I’m still with Joe
Maybe you know the story. JFK is giving a speech at a dinner in Houston when he says, “Next month, when the United States of America fires the largest booster in the history of the world into space for the first time giving us the lead, fires the largest payroll — payload — into space giving us the lead. It will be the largest payroll, too.”
The laughter was well-earned. But let’s face it, even the ever-suave John F Kennedy made verbal gaffes. He recovered well, but gaffe he did. (This story is particularly poignant, because when he made that speech he had exactly one day to live.)
You may also know the famous story of the 1960 Kennedy-Nixon debate. It’s practically a cliche. People who watched it on television said Kennedy won. People who listened to it on the radio said Nixon won. Nixon’s performance was more substantial, but Kennedy looked good. Our obsession with surface appearances hasn’t changed. In some ways we’re as shallow today as we were back then. And the mainstream media knows exactly how to manipulate that shallowness.
And Kennedy didn’t have to worry back then. Members of the press weren’t crouching like buzzards, reloading their guns, waiting for him to make a mistake. There’s something inevitable about verbal flubs and bad debate performances when you know everyone is waiting for you to make them, ready to pounce. When you know they will kick you to the ground — and go right on kicking you.
The press has relentlessly hounded Joe Biden ever since the debate. They have done so to the point that many members of his own party are ready to give up on him. America’s mainstream media has been so relentlessly complicit in the destruction of Joe Biden that even many of us, members of the public, are joining them in their bullying, because many people let the press do their thinking for them. It’s sickening to watch. It’s even more sickening to understand the motive.
Donald Trump would make a more “interesting” president than Joe Biden. He would serve up a daily feast of racist pronouncements and dog whistles, outrageous attacks on America’s allies, misogynistic statements and out-and-out lies. Joe Biden just gets on with the business of being President, sponsoring legislation to improve the infrastructure, bringing joblessness down to record lows, strengthening the economy, encouraging industry, lowering inflation, you know, boring stuff like that.

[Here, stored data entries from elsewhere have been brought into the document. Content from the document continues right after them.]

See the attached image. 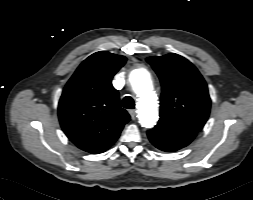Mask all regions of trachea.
<instances>
[{
	"mask_svg": "<svg viewBox=\"0 0 253 200\" xmlns=\"http://www.w3.org/2000/svg\"><path fill=\"white\" fill-rule=\"evenodd\" d=\"M122 106L126 109H134L135 103L134 100L130 96H126L122 100Z\"/></svg>",
	"mask_w": 253,
	"mask_h": 200,
	"instance_id": "obj_1",
	"label": "trachea"
}]
</instances>
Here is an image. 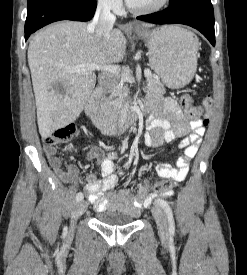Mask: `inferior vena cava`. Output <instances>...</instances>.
Here are the masks:
<instances>
[{"instance_id":"inferior-vena-cava-1","label":"inferior vena cava","mask_w":247,"mask_h":275,"mask_svg":"<svg viewBox=\"0 0 247 275\" xmlns=\"http://www.w3.org/2000/svg\"><path fill=\"white\" fill-rule=\"evenodd\" d=\"M116 17L111 13V4L108 0H99L93 21L88 25V30L93 31L95 36L108 42ZM100 83L105 88L112 87V77L108 74L100 76Z\"/></svg>"}]
</instances>
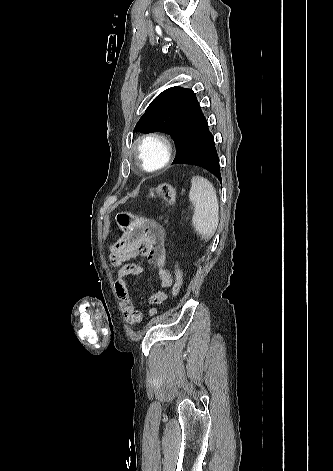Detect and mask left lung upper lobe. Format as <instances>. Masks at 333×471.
Listing matches in <instances>:
<instances>
[{"label": "left lung upper lobe", "mask_w": 333, "mask_h": 471, "mask_svg": "<svg viewBox=\"0 0 333 471\" xmlns=\"http://www.w3.org/2000/svg\"><path fill=\"white\" fill-rule=\"evenodd\" d=\"M204 114L192 89L171 87L148 106L133 132H165L175 140L179 154L190 141Z\"/></svg>", "instance_id": "1"}]
</instances>
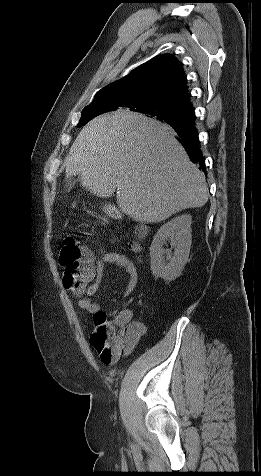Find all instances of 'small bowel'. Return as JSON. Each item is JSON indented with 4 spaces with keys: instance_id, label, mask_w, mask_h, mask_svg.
<instances>
[{
    "instance_id": "obj_1",
    "label": "small bowel",
    "mask_w": 261,
    "mask_h": 476,
    "mask_svg": "<svg viewBox=\"0 0 261 476\" xmlns=\"http://www.w3.org/2000/svg\"><path fill=\"white\" fill-rule=\"evenodd\" d=\"M108 265H116L127 274V284L124 291L125 297L129 296L138 284L137 269L131 259L122 253L102 251L101 258L92 264V278L90 282L84 288L75 292L80 299V308L93 314L94 317L101 313V307L92 298L101 285L105 267ZM110 326L121 330L123 339L110 355L104 356L100 354L102 361L106 364L114 363L121 356L129 354L145 330L144 324L134 320L132 312L128 309L118 312L111 321Z\"/></svg>"
}]
</instances>
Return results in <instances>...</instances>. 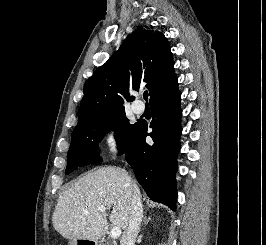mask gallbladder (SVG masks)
Wrapping results in <instances>:
<instances>
[{"mask_svg": "<svg viewBox=\"0 0 266 245\" xmlns=\"http://www.w3.org/2000/svg\"><path fill=\"white\" fill-rule=\"evenodd\" d=\"M69 243H70V245H72L73 241H71V239H70Z\"/></svg>", "mask_w": 266, "mask_h": 245, "instance_id": "gallbladder-1", "label": "gallbladder"}]
</instances>
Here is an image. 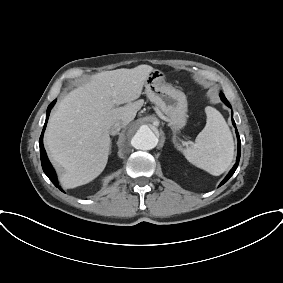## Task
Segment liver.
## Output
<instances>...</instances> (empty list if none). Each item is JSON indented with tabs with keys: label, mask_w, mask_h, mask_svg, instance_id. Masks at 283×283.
I'll list each match as a JSON object with an SVG mask.
<instances>
[{
	"label": "liver",
	"mask_w": 283,
	"mask_h": 283,
	"mask_svg": "<svg viewBox=\"0 0 283 283\" xmlns=\"http://www.w3.org/2000/svg\"><path fill=\"white\" fill-rule=\"evenodd\" d=\"M152 71L149 65H139L101 72L59 102L44 142L62 171L64 188L87 184L102 173L110 153L109 129L117 121L127 125L135 118L143 106V100L137 99Z\"/></svg>",
	"instance_id": "liver-1"
}]
</instances>
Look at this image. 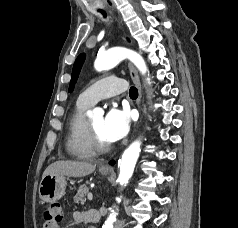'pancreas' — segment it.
<instances>
[{
    "mask_svg": "<svg viewBox=\"0 0 238 228\" xmlns=\"http://www.w3.org/2000/svg\"><path fill=\"white\" fill-rule=\"evenodd\" d=\"M89 193V188L86 185H81L77 191V194L74 196L73 200L75 203L81 202L84 204L86 202V195Z\"/></svg>",
    "mask_w": 238,
    "mask_h": 228,
    "instance_id": "cf45deb5",
    "label": "pancreas"
}]
</instances>
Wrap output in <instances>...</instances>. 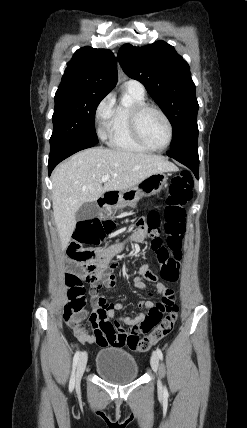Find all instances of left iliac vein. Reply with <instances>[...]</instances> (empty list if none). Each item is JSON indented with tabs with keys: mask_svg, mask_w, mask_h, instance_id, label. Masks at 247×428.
Segmentation results:
<instances>
[{
	"mask_svg": "<svg viewBox=\"0 0 247 428\" xmlns=\"http://www.w3.org/2000/svg\"><path fill=\"white\" fill-rule=\"evenodd\" d=\"M150 363H151V367H152V369H153L156 373H158V371H159V358H158V356H157L156 352H153V353H152ZM157 385H158V389H159V390H162V389H163V386H162V383H161V380H160V379H158V383H157Z\"/></svg>",
	"mask_w": 247,
	"mask_h": 428,
	"instance_id": "1",
	"label": "left iliac vein"
}]
</instances>
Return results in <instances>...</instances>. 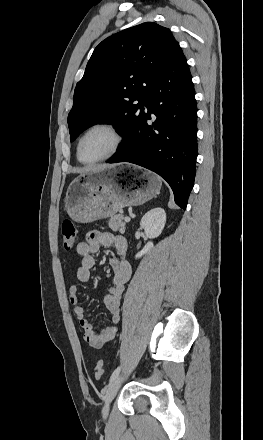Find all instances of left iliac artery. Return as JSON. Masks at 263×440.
<instances>
[{"mask_svg": "<svg viewBox=\"0 0 263 440\" xmlns=\"http://www.w3.org/2000/svg\"><path fill=\"white\" fill-rule=\"evenodd\" d=\"M120 372V367H117L110 377V384L117 378Z\"/></svg>", "mask_w": 263, "mask_h": 440, "instance_id": "1", "label": "left iliac artery"}]
</instances>
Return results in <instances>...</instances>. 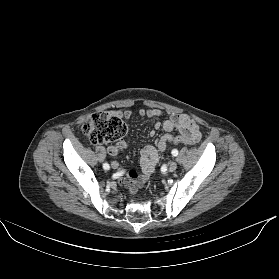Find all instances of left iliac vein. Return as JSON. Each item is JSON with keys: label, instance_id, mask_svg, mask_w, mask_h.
I'll use <instances>...</instances> for the list:
<instances>
[{"label": "left iliac vein", "instance_id": "1", "mask_svg": "<svg viewBox=\"0 0 279 279\" xmlns=\"http://www.w3.org/2000/svg\"><path fill=\"white\" fill-rule=\"evenodd\" d=\"M176 168H177V163H176L175 161H172V162L169 163V165H168V170H169L170 172L175 171Z\"/></svg>", "mask_w": 279, "mask_h": 279}]
</instances>
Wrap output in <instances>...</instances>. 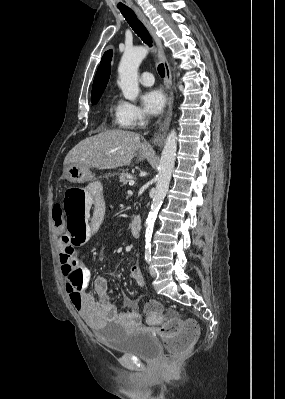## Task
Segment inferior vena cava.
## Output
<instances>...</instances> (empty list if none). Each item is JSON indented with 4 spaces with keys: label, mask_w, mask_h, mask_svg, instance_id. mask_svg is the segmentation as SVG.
<instances>
[{
    "label": "inferior vena cava",
    "mask_w": 285,
    "mask_h": 399,
    "mask_svg": "<svg viewBox=\"0 0 285 399\" xmlns=\"http://www.w3.org/2000/svg\"><path fill=\"white\" fill-rule=\"evenodd\" d=\"M145 123H146V122H145L144 118L142 117V118L140 119L139 126H144Z\"/></svg>",
    "instance_id": "602c4592"
}]
</instances>
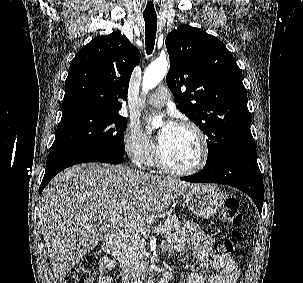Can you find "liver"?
<instances>
[{
    "label": "liver",
    "instance_id": "1",
    "mask_svg": "<svg viewBox=\"0 0 303 283\" xmlns=\"http://www.w3.org/2000/svg\"><path fill=\"white\" fill-rule=\"evenodd\" d=\"M193 186L104 163L80 164L60 172L43 191L40 206L45 246L57 283L101 240L95 225L98 219L124 214L137 223L147 212H163Z\"/></svg>",
    "mask_w": 303,
    "mask_h": 283
}]
</instances>
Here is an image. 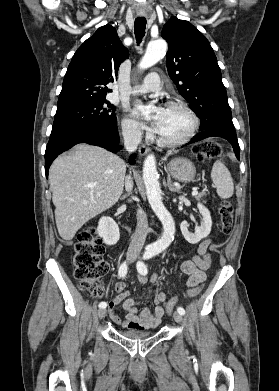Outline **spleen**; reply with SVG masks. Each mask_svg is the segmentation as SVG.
Listing matches in <instances>:
<instances>
[{
  "label": "spleen",
  "mask_w": 279,
  "mask_h": 391,
  "mask_svg": "<svg viewBox=\"0 0 279 391\" xmlns=\"http://www.w3.org/2000/svg\"><path fill=\"white\" fill-rule=\"evenodd\" d=\"M211 178L220 198L227 199L233 195L234 185L231 174L221 161L217 160L213 164Z\"/></svg>",
  "instance_id": "1"
}]
</instances>
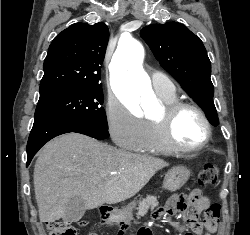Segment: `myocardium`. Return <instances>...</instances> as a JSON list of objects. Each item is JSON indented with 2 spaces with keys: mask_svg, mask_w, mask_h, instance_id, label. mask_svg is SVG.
<instances>
[{
  "mask_svg": "<svg viewBox=\"0 0 250 235\" xmlns=\"http://www.w3.org/2000/svg\"><path fill=\"white\" fill-rule=\"evenodd\" d=\"M185 110L195 111L201 117L205 125L206 133L204 139L198 145L193 147L180 145L173 135L175 120L177 116ZM153 122L158 125L161 137L165 144L172 149V151L179 153L198 152L209 143L212 137V126L206 112L199 105L193 102L175 101L171 104H165L162 115L153 120Z\"/></svg>",
  "mask_w": 250,
  "mask_h": 235,
  "instance_id": "1",
  "label": "myocardium"
}]
</instances>
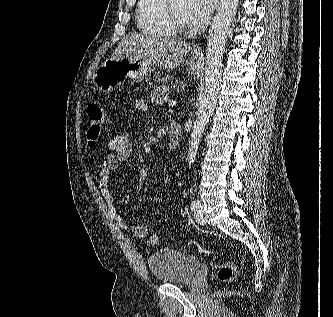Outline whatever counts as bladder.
Wrapping results in <instances>:
<instances>
[{
    "mask_svg": "<svg viewBox=\"0 0 333 317\" xmlns=\"http://www.w3.org/2000/svg\"><path fill=\"white\" fill-rule=\"evenodd\" d=\"M147 264L155 280L174 285L192 282L202 266L197 257L171 248L153 252Z\"/></svg>",
    "mask_w": 333,
    "mask_h": 317,
    "instance_id": "bladder-1",
    "label": "bladder"
}]
</instances>
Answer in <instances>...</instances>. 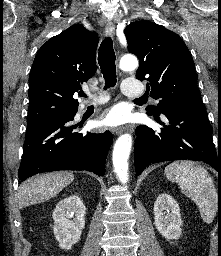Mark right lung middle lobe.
Here are the masks:
<instances>
[{
    "label": "right lung middle lobe",
    "instance_id": "dd1d6c3e",
    "mask_svg": "<svg viewBox=\"0 0 221 256\" xmlns=\"http://www.w3.org/2000/svg\"><path fill=\"white\" fill-rule=\"evenodd\" d=\"M69 114L71 113L48 112V113H42V114H35L33 116L28 117L27 129H31L51 119L64 117Z\"/></svg>",
    "mask_w": 221,
    "mask_h": 256
}]
</instances>
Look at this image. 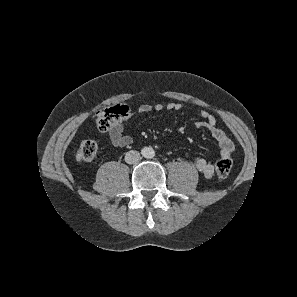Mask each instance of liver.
<instances>
[{"instance_id":"obj_1","label":"liver","mask_w":297,"mask_h":297,"mask_svg":"<svg viewBox=\"0 0 297 297\" xmlns=\"http://www.w3.org/2000/svg\"><path fill=\"white\" fill-rule=\"evenodd\" d=\"M81 153H80V151H78L77 152V154H76V160L78 161V162H80L81 161Z\"/></svg>"}]
</instances>
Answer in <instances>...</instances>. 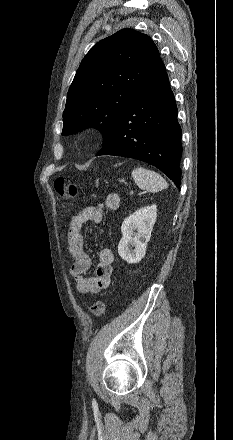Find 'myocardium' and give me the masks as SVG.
I'll use <instances>...</instances> for the list:
<instances>
[{"label": "myocardium", "instance_id": "obj_1", "mask_svg": "<svg viewBox=\"0 0 233 440\" xmlns=\"http://www.w3.org/2000/svg\"><path fill=\"white\" fill-rule=\"evenodd\" d=\"M84 139L86 142H92L95 139V134L93 132H87L84 135Z\"/></svg>", "mask_w": 233, "mask_h": 440}]
</instances>
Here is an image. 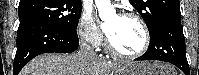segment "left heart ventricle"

Biden is bad for business. Trump is good for business. The press wants Trump back. He’s better for ratings than Biden, and ratings means more ad revenue, and more ad revenue means fatter salaries and longer contracts for the talking head class of America’s news-reporting elite.
In short they want Trump back, just like they wanted him in power in 2016. They saw to it back then by ignoring many of Trump’s horrific flaws and obvious criminality, and focusing endlessly on Hillary’s emails. And they’re doing it again.
Is it really just that simple? Maybe so. To be sure, they are also terrified of a Trump presidency. They don’t want to be the ones Trump comes after first should he do the unthinkable, should he return to the White House.
So they exploit one of the oldest and safest bigotries of all, ageism. They do so despite obvious contradictions. Trump is almost as old as Biden. Trump makes far more gaffes. Trump does things Biden never does, like giving long, meandering, meaningless speeches that go nowhere and mean nothing and make him look like the incompetent fool that he is. And many of us, including many prominent members of Congress, let them get away with it. Because their con works. And many of us are their complacent accomplices.
To be sure, Joe Biden is no John F Kennedy. He is not young and suave and vigorous. He’s just boring old Joe who gets the job done. And what a job it’s been! But that doesn’t matter in the land of the sheep. That doesn’t matter in the land of the parrot. If the media can whip the half-asleep crowd into the belief that Joe Biden can’t win, one day it will become a self-fulfilling prophecy.
We must not let that happen. I do not want Joe to drop out. You see, I think he’s the one man, the only man, who can save us from Trump. Moreover, I believe in that corny and old-fashioned quality seldom mentioned. I believe in loyalty. And I join the millions of loyal Americans who think Joe Biden has done a pretty damned good job. And I want him back for another four years. And, as ever, ladies and gentlemen, brothers and sisters, comrades and friends, stay safe.
Robert Harrington is an American expat living in Britain. He is a portrait painter.